Segment Start: DATA TO PROCESS

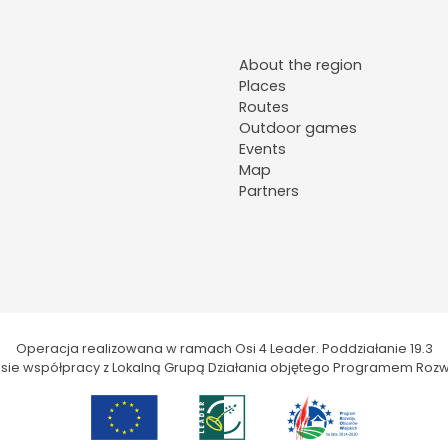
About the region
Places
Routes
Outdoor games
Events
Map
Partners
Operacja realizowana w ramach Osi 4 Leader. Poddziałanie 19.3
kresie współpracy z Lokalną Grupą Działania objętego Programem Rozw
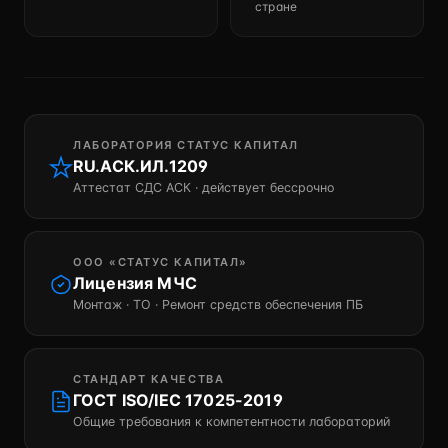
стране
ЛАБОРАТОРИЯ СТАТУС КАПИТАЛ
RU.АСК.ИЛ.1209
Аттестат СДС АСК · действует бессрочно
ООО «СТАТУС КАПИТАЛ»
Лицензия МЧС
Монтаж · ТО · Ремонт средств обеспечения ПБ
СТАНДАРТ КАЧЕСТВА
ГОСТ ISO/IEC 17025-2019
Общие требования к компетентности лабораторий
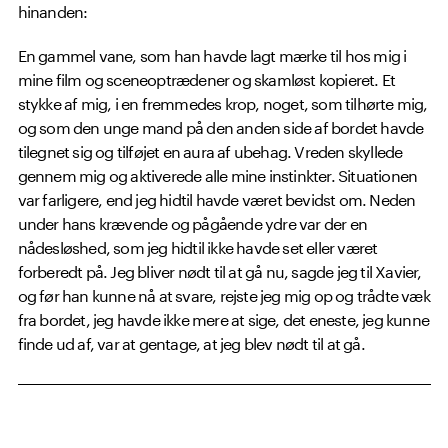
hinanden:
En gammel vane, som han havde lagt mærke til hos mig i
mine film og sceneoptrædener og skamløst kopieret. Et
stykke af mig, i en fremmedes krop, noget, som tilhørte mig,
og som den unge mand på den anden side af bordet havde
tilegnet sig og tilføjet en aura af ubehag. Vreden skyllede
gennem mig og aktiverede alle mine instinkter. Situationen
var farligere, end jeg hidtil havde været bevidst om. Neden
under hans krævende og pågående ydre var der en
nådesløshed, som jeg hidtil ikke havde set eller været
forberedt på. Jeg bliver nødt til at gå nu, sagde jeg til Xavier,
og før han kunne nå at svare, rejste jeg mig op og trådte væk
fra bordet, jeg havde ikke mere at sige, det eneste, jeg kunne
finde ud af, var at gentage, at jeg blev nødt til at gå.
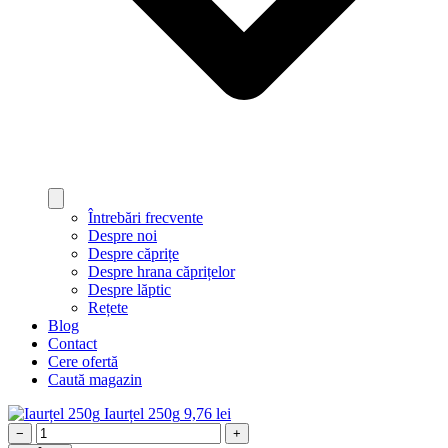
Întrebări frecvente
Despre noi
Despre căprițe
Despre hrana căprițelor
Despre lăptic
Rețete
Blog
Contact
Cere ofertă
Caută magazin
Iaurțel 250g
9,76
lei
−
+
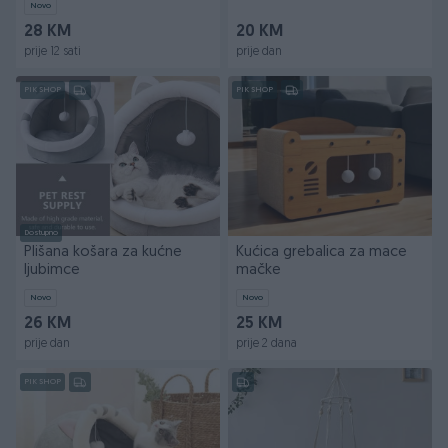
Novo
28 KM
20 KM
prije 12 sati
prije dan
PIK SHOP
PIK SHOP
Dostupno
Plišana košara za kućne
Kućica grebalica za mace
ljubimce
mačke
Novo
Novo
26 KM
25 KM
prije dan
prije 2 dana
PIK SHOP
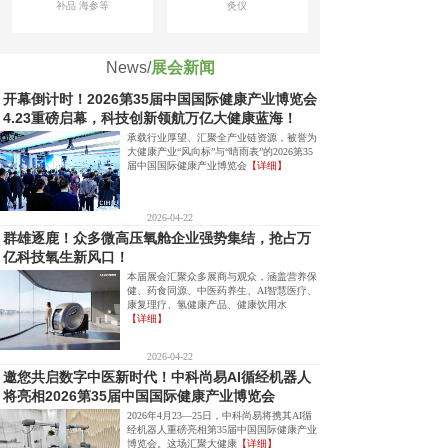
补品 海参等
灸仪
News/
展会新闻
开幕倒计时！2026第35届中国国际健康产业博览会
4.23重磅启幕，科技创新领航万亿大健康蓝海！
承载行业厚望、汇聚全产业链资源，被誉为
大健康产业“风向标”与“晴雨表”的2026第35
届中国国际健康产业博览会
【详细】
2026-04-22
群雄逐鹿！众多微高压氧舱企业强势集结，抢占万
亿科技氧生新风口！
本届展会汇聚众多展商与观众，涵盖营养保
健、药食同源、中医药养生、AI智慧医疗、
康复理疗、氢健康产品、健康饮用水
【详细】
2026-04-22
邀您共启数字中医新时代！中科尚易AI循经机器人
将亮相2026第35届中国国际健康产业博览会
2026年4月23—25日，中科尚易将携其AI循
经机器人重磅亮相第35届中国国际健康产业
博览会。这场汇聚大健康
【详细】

Segment End: DATA TO PROCESS
Segment Start: DATA TO PROCESS

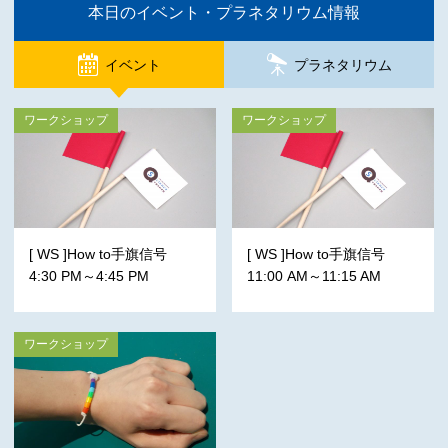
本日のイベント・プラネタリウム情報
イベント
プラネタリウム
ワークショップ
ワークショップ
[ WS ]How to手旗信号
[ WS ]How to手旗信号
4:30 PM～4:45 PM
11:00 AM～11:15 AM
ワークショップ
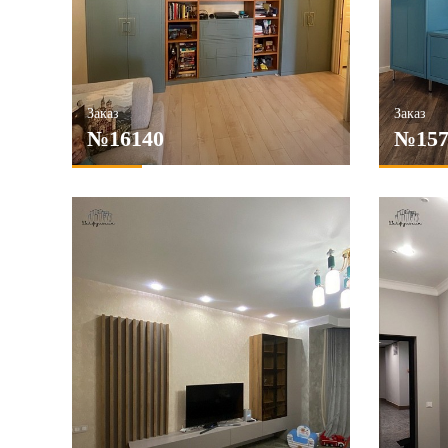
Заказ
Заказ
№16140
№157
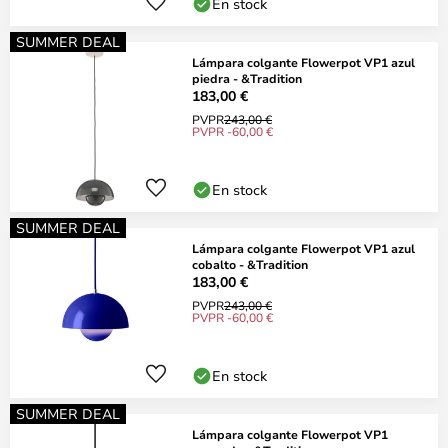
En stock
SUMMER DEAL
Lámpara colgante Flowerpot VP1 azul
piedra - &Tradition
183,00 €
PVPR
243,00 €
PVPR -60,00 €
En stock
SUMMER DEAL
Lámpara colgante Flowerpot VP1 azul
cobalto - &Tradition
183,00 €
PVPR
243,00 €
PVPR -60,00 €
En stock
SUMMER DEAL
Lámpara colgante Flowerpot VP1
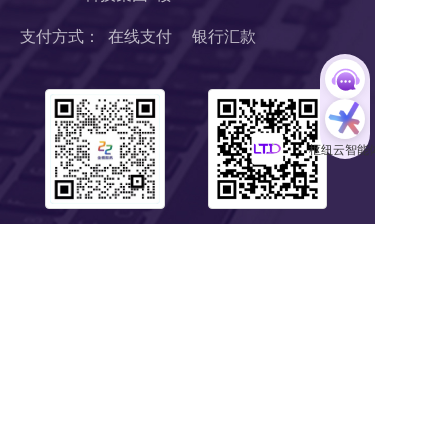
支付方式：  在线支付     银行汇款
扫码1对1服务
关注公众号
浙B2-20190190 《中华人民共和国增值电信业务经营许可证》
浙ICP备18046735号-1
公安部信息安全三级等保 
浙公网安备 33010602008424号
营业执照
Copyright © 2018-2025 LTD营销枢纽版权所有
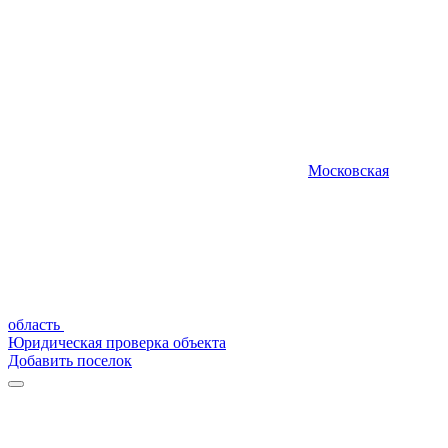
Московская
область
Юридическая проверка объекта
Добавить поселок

Segment End: DATA TO PROCESS

INSTRUCTIONS FOR THE TASK:
Starting with the line that contains "About the region" and finishing with the line that contains "under hans krævende", reproduce every line of the material above exactly, but not the pictures.

SOLUTION TO THIS TASK:
About the region
Places
Routes
Outdoor games
Events
Map
Partners
Operacja realizowana w ramach Osi 4 Leader. Poddziałanie 19.3
kresie współpracy z Lokalną Grupą Działania objętego Programem Rozw
стране
ЛАБОРАТОРИЯ СТАТУС КАПИТАЛ
RU.АСК.ИЛ.1209
Аттестат СДС АСК · действует бессрочно
ООО «СТАТУС КАПИТАЛ»
Лицензия МЧС
Монтаж · ТО · Ремонт средств обеспечения ПБ
СТАНДАРТ КАЧЕСТВА
ГОСТ ISO/IEC 17025-2019
Общие требования к компетентности лабораторий
hinanden:
En gammel vane, som han havde lagt mærke til hos mig i
mine film og sceneoptrædener og skamløst kopieret. Et
stykke af mig, i en fremmedes krop, noget, som tilhørte mig,
og som den unge mand på den anden side af bordet havde
tilegnet sig og tilføjet en aura af ubehag. Vreden skyllede
gennem mig og aktiverede alle mine instinkter. Situationen
var farligere, end jeg hidtil havde været bevidst om. Neden
under hans krævende og pågående ydre var der en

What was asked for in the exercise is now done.